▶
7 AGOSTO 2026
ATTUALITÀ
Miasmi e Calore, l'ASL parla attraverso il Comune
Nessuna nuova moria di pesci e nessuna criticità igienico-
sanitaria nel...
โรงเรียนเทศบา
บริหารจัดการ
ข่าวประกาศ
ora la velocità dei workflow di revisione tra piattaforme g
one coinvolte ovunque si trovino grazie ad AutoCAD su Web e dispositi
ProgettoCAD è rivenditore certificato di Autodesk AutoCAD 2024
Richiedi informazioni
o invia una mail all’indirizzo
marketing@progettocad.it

━━━━━━━━━━━━━━━━

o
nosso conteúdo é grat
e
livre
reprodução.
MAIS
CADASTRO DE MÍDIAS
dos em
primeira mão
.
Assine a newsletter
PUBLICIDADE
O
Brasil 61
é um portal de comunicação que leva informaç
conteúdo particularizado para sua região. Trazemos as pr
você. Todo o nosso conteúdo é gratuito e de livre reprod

━━━━━━━━━━━━━━━━

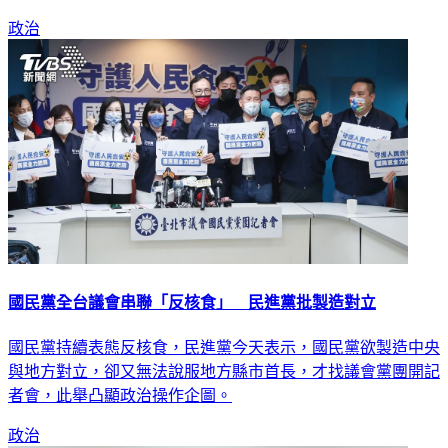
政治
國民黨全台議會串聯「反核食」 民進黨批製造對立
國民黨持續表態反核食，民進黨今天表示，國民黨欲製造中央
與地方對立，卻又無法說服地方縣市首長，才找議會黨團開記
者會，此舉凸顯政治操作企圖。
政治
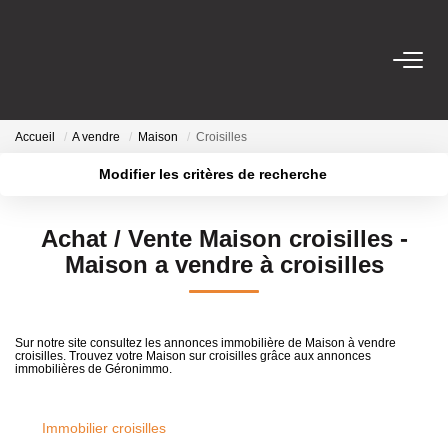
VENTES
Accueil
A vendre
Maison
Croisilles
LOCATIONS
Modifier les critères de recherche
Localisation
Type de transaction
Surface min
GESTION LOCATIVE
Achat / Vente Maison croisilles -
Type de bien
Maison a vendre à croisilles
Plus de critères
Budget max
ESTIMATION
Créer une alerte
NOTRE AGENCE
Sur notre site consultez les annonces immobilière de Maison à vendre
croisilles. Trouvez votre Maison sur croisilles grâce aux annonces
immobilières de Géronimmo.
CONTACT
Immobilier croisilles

━━━━━━━━━━━━━━━━

▸ Exercise
Check each line of the material for "vendre". Copy the ones that have it.

▸ Response to this exercise
A vendre
Maison a vendre à croisilles
Sur notre site consultez les annonces immobilière de Maison à vendre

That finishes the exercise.